How to Generate Lua‑Level Flame Graphs for OpenResty Using SystemTap and eBPF
This article explains how to produce Lua‑level flame graphs for OpenResty by leveraging SystemTap’s lj‑lua‑stacks tool, demonstrates the underlying data structures and call‑stack extraction, and explores a possible eBPF‑based rewrite for safer, kernel‑level tracing.
Introduction
This note describes how to generate Lua‑level flame graphs for OpenResty‑based Kubernetes gateways (e.g., ALB). Lua‑level flame graphs resolve Lua function names and source lines, allowing developers to pinpoint performance hot spots inside LuaJIT code.
Why Lua‑Level Flame Graphs
Standard Nginx flame graphs only show C symbols, which hides bottlenecks introduced by Lua code (e.g., slow Prometheus metric handling). By walking the LuaJIT call stack and emitting file:line entries, the flame graph reveals the exact Lua functions that dominate CPU time.
Toolchain
The community tool lj‑lua‑stacks (shipped with stapxx ) uses SystemTap to inject probes into a running Nginx worker, reads LuaJIT internal structures, extracts function names, and feeds the data to flamegraph.pl.
SystemTap Overview
SystemTap compiles a script into a kernel module that can read user‑space memory. It provides syntactic sugar such as @var("module", "binary") to obtain the address of a global variable directly from a running process.

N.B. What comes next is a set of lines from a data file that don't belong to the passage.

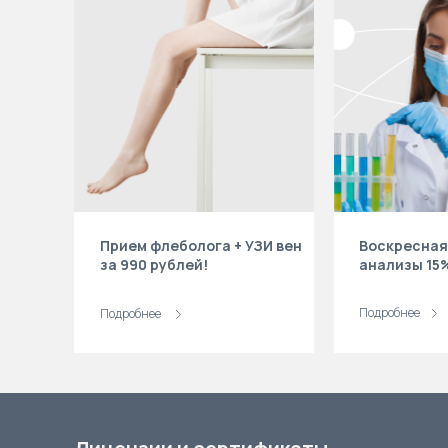
Прием флеболога + УЗИ вен
Воскресная
за 990 рублей!
анализы 15
Подробнее
Подробнее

Running lj‑lua‑stacks with stapxx
sudo stap \
-k \
-x $NG_PID \
-d $target/nginx/sbin/nginx \
-d $target/luajit/lib/libluajit-5.1.so.2.1.0 \
-d /usr/lib/ld-linux-x86-64.so.2 \
./all-in-one.stapOnly the Nginx PID is required; stapxx resolves symbol paths and merges the necessary object files.
Lua‑Level Data Structures
Process Memory Layout
Each Nginx worker starts from the ngx_cycle structure, which holds pointers to all modules, including ngx_http_lua_module. The Lua VM state is represented by lua_State (per‑coroutine) and global_State (shared across coroutines). For a running Lua function, the address range between base and the current stack pointer defines the call‑stack region. For JIT‑compiled code the range is from jit_base to the current stack top.
Call‑Stack Traversal
Each frame points to a garbage‑collected object ( gcobj). If the object is a Lua function, its source file name and line number are stored in the associated GCproto. If it is a C function, the usysname field contains the C symbol.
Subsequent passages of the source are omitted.